### Entries shown
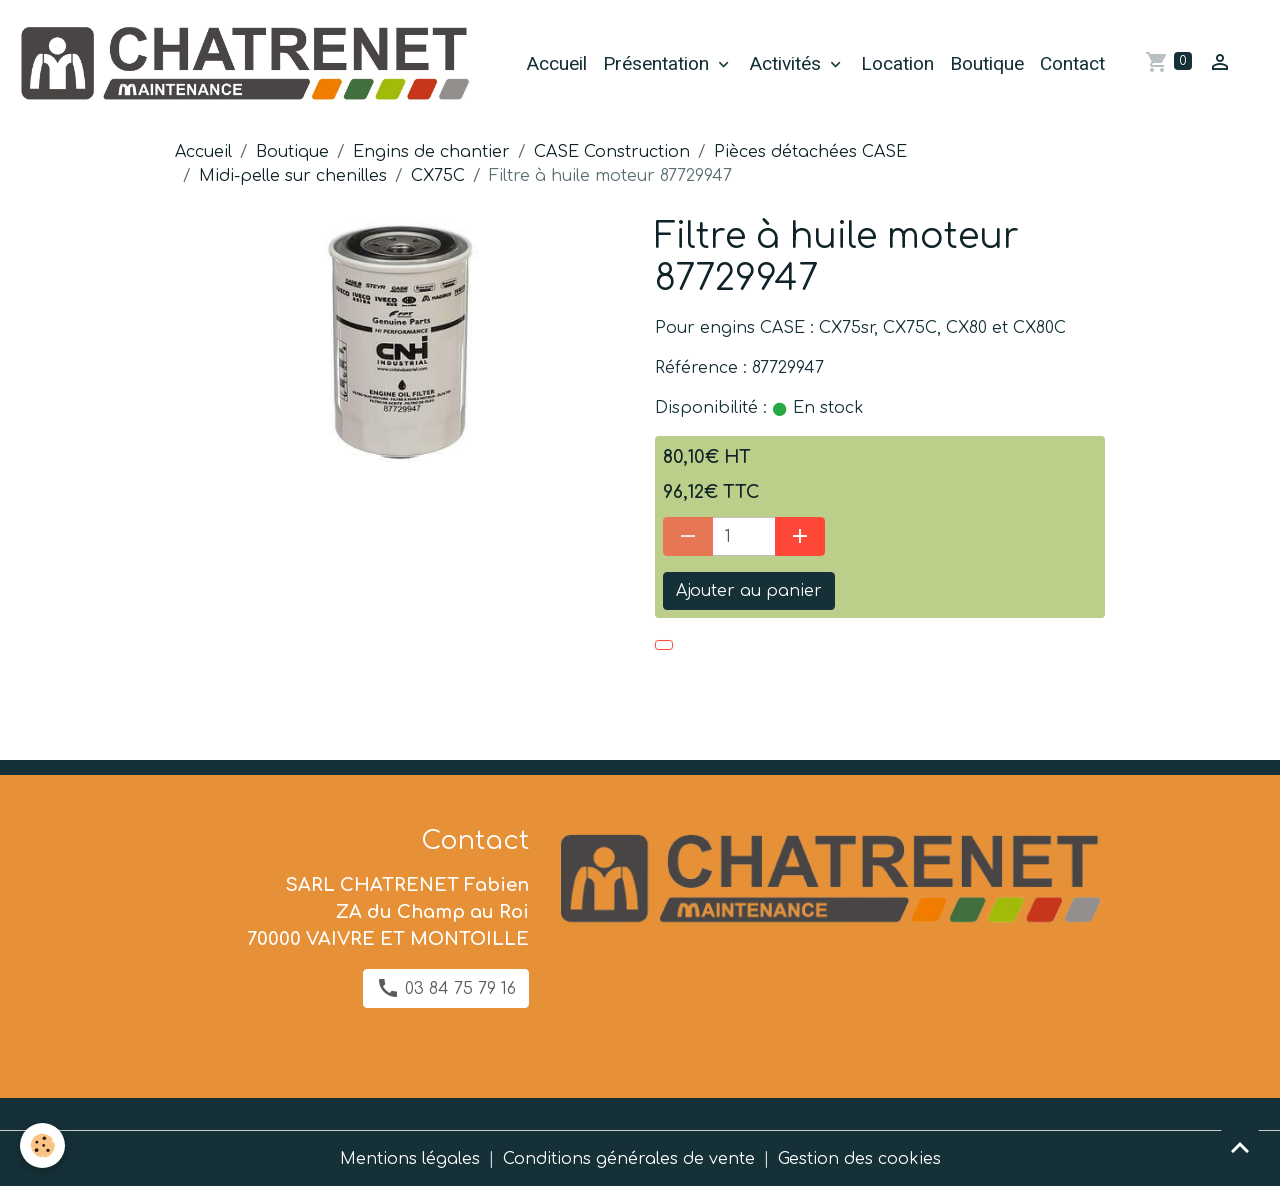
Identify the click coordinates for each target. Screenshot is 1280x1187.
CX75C (438, 176)
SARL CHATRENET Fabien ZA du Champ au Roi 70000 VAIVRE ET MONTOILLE (388, 912)
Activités (787, 63)
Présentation (658, 63)
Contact (1072, 63)
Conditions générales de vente (629, 1159)
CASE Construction (612, 152)
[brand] (247, 64)
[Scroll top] (1240, 1147)
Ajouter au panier (749, 591)
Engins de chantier (431, 152)
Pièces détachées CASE (810, 152)
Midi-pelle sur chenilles (293, 176)
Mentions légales (410, 1159)
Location (897, 63)
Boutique (987, 63)
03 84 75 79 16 (446, 988)
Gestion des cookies (859, 1159)
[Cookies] (42, 1145)
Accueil (556, 63)
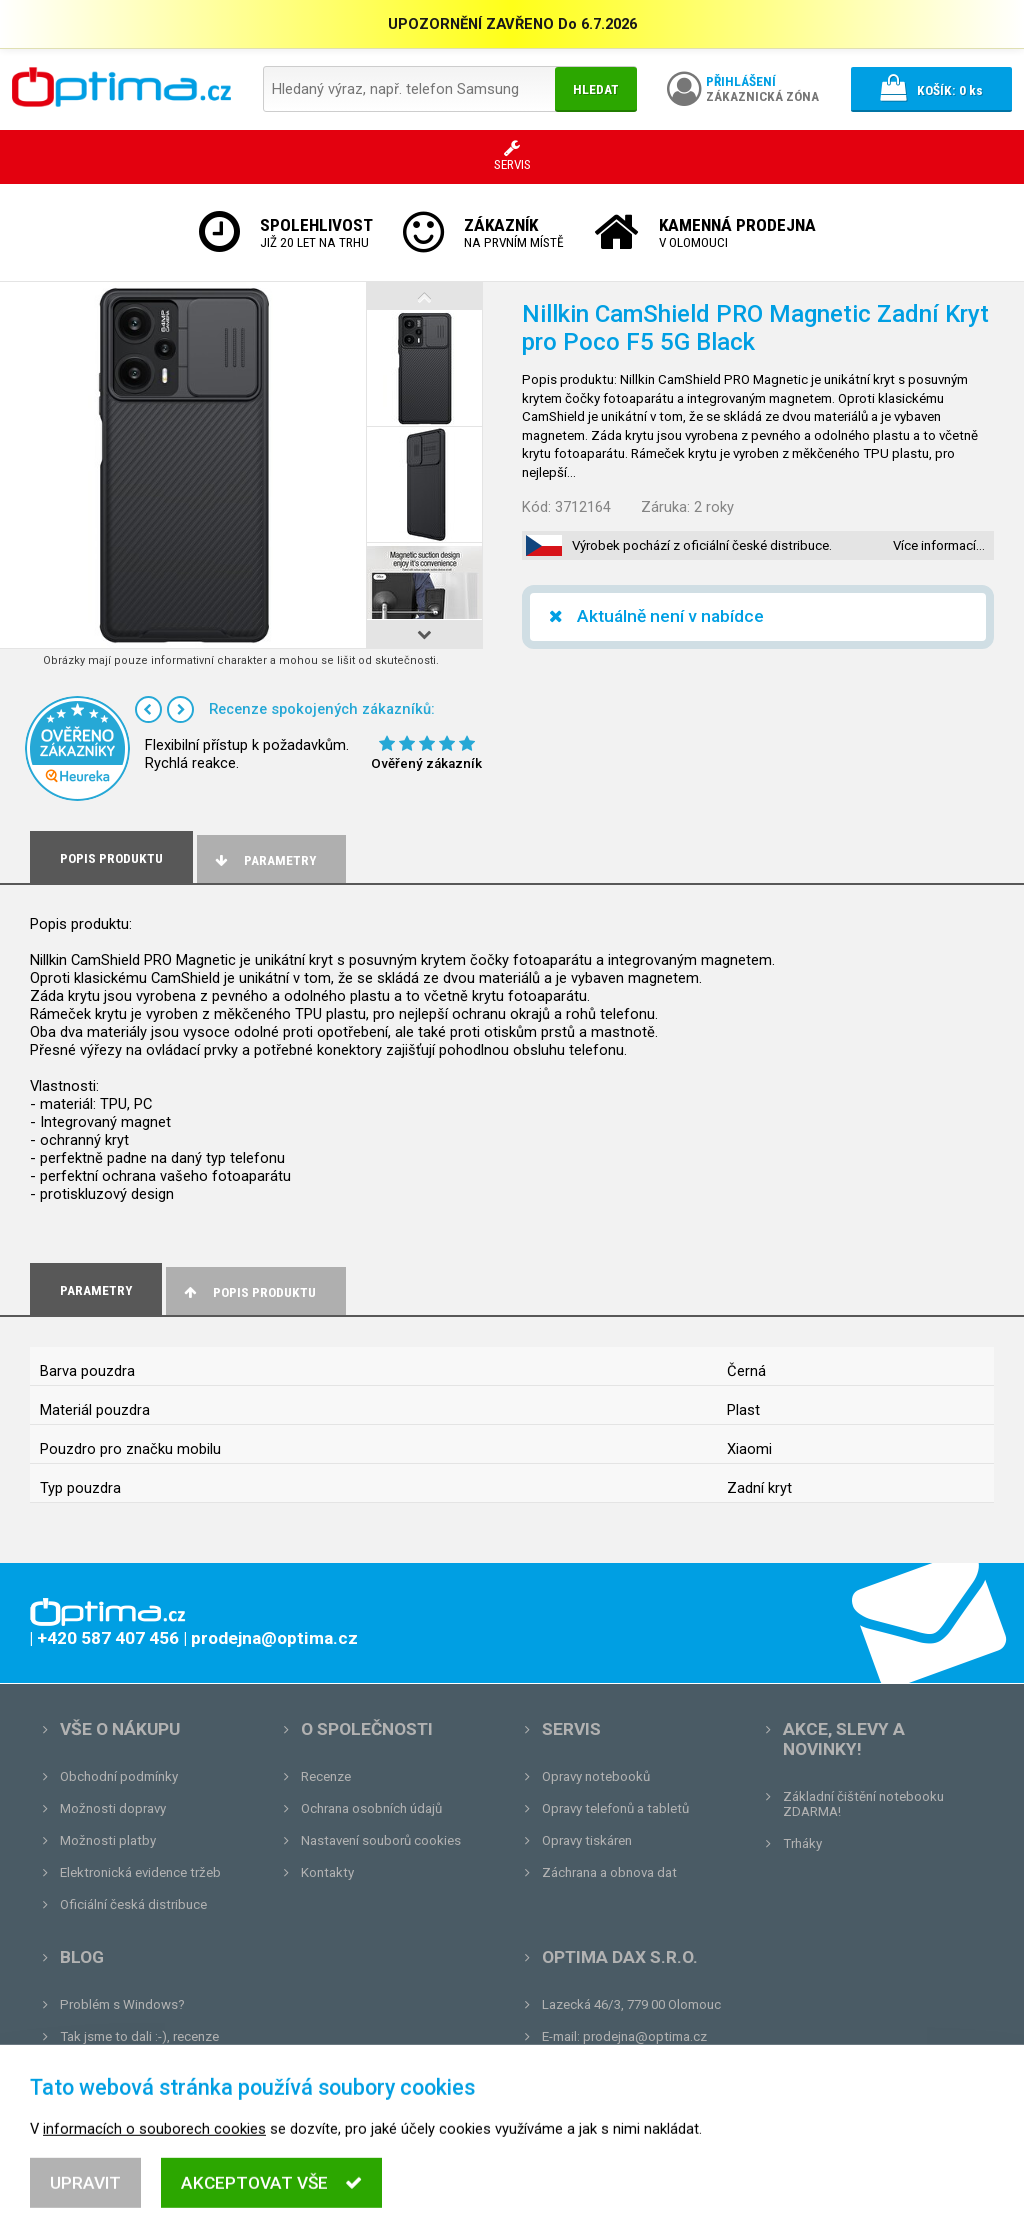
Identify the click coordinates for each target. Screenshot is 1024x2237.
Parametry (264, 860)
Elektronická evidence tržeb (140, 1872)
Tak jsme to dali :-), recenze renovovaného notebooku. (139, 2044)
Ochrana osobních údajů (371, 1808)
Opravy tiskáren (587, 1840)
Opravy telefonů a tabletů (615, 1808)
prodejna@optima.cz (645, 2036)
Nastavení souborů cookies (381, 1840)
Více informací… (939, 545)
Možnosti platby (108, 1840)
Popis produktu (248, 1292)
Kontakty (327, 1872)
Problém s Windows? (122, 2004)
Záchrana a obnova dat (609, 1872)
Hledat (596, 89)
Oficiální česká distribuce (133, 1904)
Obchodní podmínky (119, 1776)
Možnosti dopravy (113, 1808)
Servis (571, 1729)
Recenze (326, 1776)
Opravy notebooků (596, 1776)
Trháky (802, 1843)
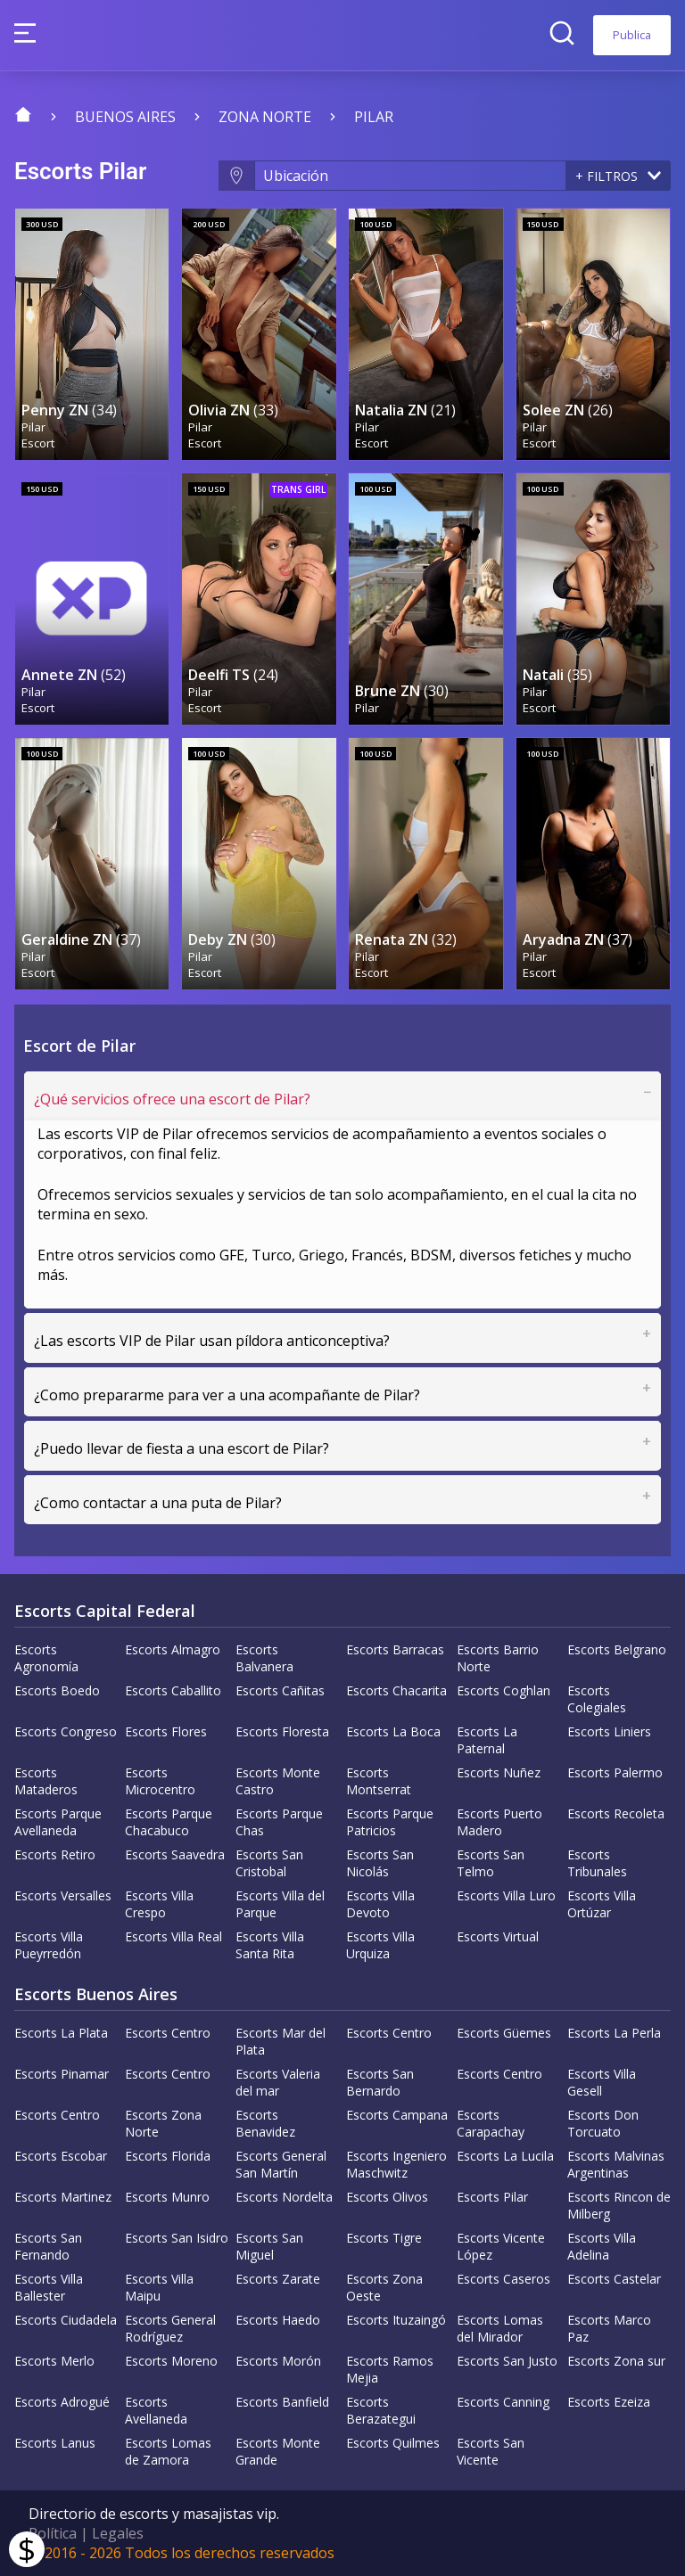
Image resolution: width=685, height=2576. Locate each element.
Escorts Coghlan (503, 1690)
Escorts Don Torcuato (603, 2123)
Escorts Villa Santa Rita (269, 1945)
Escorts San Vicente (490, 2451)
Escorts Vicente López (501, 2246)
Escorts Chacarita (396, 1690)
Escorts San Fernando (48, 2246)
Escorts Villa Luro (506, 1895)
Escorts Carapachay (490, 2123)
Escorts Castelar (614, 2278)
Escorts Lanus (54, 2442)
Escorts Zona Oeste (384, 2287)
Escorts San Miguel (269, 2246)
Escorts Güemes (504, 2032)
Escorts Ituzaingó (396, 2319)
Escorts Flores (166, 1731)
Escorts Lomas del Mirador (500, 2328)
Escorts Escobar (60, 2155)
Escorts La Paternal (487, 1740)
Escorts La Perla (614, 2032)
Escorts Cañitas (280, 1690)
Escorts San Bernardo (380, 2082)
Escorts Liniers (609, 1731)
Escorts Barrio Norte (498, 1658)
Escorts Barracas (395, 1649)
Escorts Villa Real (173, 1936)
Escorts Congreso (65, 1731)
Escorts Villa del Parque (280, 1904)
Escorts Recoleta (615, 1813)
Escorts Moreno (171, 2360)
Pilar (373, 117)
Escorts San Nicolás (380, 1863)
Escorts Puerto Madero (499, 1822)
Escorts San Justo (507, 2360)
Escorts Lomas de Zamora (168, 2451)
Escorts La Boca (393, 1731)
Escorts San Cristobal (269, 1863)
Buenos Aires (125, 117)
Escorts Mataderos (46, 1781)
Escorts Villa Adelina (601, 2246)
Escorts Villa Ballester (48, 2287)
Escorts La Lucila (505, 2155)
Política (53, 2533)
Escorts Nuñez (499, 1772)
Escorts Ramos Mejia (389, 2369)
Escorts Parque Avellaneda (58, 1822)
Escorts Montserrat (378, 1781)
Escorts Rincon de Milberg (619, 2205)
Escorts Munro (167, 2196)
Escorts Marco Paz (609, 2328)
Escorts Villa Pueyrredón (48, 1945)
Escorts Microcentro (160, 1781)
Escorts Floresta (282, 1731)
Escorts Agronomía (46, 1658)
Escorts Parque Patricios (389, 1822)
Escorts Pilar (492, 2196)
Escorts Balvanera (264, 1658)
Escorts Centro (167, 2032)
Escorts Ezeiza (608, 2401)
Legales (118, 2533)
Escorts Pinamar (61, 2073)
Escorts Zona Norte (163, 2123)
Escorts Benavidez (265, 2123)
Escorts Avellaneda (156, 2410)
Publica (632, 35)
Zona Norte (265, 117)
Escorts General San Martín (280, 2164)
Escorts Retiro (54, 1854)
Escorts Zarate (277, 2278)
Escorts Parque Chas (279, 1822)
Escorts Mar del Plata (280, 2041)
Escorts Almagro (172, 1649)
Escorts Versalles (62, 1895)
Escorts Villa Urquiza (380, 1945)
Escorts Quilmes (393, 2442)
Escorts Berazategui (381, 2410)
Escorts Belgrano (616, 1649)
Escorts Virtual (498, 1936)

### Your task
After removing the pictures, transcribe the listing above exactly.

### Result
Identify the click coordinates for each target. Screenshot is 1280x1187.
CX75C (438, 176)
SARL CHATRENET Fabien ZA du Champ au Roi 70000 VAIVRE ET MONTOILLE (388, 912)
Activités (787, 63)
Présentation (658, 63)
Contact (1072, 63)
Conditions générales de vente (629, 1159)
CASE Construction (612, 152)
[brand] (247, 64)
[Scroll top] (1240, 1147)
Ajouter au panier (749, 591)
Engins de chantier (431, 152)
Pièces détachées CASE (810, 152)
Midi-pelle sur chenilles (293, 176)
Mentions légales (410, 1159)
Location (897, 63)
Boutique (987, 63)
03 84 75 79 16 (446, 988)
Gestion des cookies (859, 1159)
[Cookies] (42, 1145)
Accueil (556, 63)
Identify the click coordinates for each target. Screenshot is 1024x2237.
Parametry (264, 860)
Elektronická evidence tržeb (140, 1872)
Tak jsme to dali :-), recenze renovovaného notebooku. (139, 2044)
Ochrana osobních údajů (371, 1808)
Opravy tiskáren (587, 1840)
Opravy telefonů a tabletů (615, 1808)
prodejna@optima.cz (645, 2036)
Nastavení souborů cookies (381, 1840)
Více informací… (939, 545)
Možnosti platby (108, 1840)
Popis produktu (248, 1292)
Kontakty (327, 1872)
Problém s Windows? (122, 2004)
Záchrana a obnova dat (609, 1872)
Hledat (596, 89)
Oficiální česká distribuce (133, 1904)
Obchodní podmínky (119, 1776)
Možnosti dopravy (113, 1808)
Servis (571, 1729)
Recenze (326, 1776)
Opravy notebooků (596, 1776)
Trháky (802, 1843)
Image resolution: width=685, height=2576. Locate each element.
Escorts Coghlan (503, 1690)
Escorts Don Torcuato (603, 2123)
Escorts Villa Santa Rita (269, 1945)
Escorts San Vicente (490, 2451)
Escorts Vicente López (501, 2246)
Escorts Chacarita (396, 1690)
Escorts San Fernando (48, 2246)
Escorts Villa Luro (506, 1895)
Escorts Carapachay (490, 2123)
Escorts Castelar (614, 2278)
Escorts Lanus (54, 2442)
Escorts Zona Oeste (384, 2287)
Escorts San Miguel (269, 2246)
Escorts Güemes (504, 2032)
Escorts Ituzaingó (396, 2319)
Escorts Flores (166, 1731)
Escorts Lomas del Mirador (500, 2328)
Escorts Escobar (60, 2155)
Escorts La Paternal (487, 1740)
Escorts La Perla (614, 2032)
Escorts Cañitas (280, 1690)
Escorts San Bernardo (380, 2082)
Escorts Liniers (609, 1731)
Escorts Barrio Norte (498, 1658)
Escorts Barracas (395, 1649)
Escorts Villa Real (173, 1936)
Escorts Congreso (65, 1731)
Escorts Villa del Parque (280, 1904)
Escorts Recoleta (615, 1813)
Escorts Moreno (171, 2360)
Pilar (373, 117)
Escorts San Nicolás (380, 1863)
Escorts Puerto Madero (499, 1822)
Escorts San Justo (507, 2360)
Escorts Lomas de Zamora (168, 2451)
Escorts La Boca (393, 1731)
Escorts San Cristobal (269, 1863)
Buenos Aires (125, 117)
Escorts Mataderos (46, 1781)
Escorts Villa Adelina (601, 2246)
Escorts Villa Ballester (48, 2287)
Escorts La Lucila (505, 2155)
Política (53, 2533)
Escorts Nuñez (499, 1772)
Escorts Ramos Mejia (389, 2369)
Escorts Parque Avellaneda (58, 1822)
Escorts Montserrat (378, 1781)
Escorts Rincon de Milberg (619, 2205)
Escorts Munro (167, 2196)
Escorts Marco Paz (609, 2328)
Escorts Villa Pueyrredón (48, 1945)
Escorts Microcentro (160, 1781)
Escorts Floresta (282, 1731)
Escorts Agronomía (46, 1658)
Escorts Parque Patricios (389, 1822)
Escorts Pilar (492, 2196)
Escorts Balvanera (264, 1658)
Escorts Centro (167, 2032)
Escorts Ezeiza (608, 2401)
Legales (118, 2533)
Escorts Pinamar (61, 2073)
Escorts Zona Norte (163, 2123)
Escorts Benavidez (265, 2123)
Escorts Avellaneda (156, 2410)
Publica (632, 35)
Zona Norte (265, 117)
Escorts General San Martín (280, 2164)
Escorts Retiro (54, 1854)
Escorts Zarate (277, 2278)
Escorts Parque Chas (279, 1822)
Escorts Mar del Plata (280, 2041)
Escorts Almagro (172, 1649)
Escorts Versalles (62, 1895)
Escorts Villa Urquiza (380, 1945)
Escorts Quilmes (393, 2442)
Escorts Berazategui (381, 2410)
Escorts Belgrano (616, 1649)
Escorts Virtual (498, 1936)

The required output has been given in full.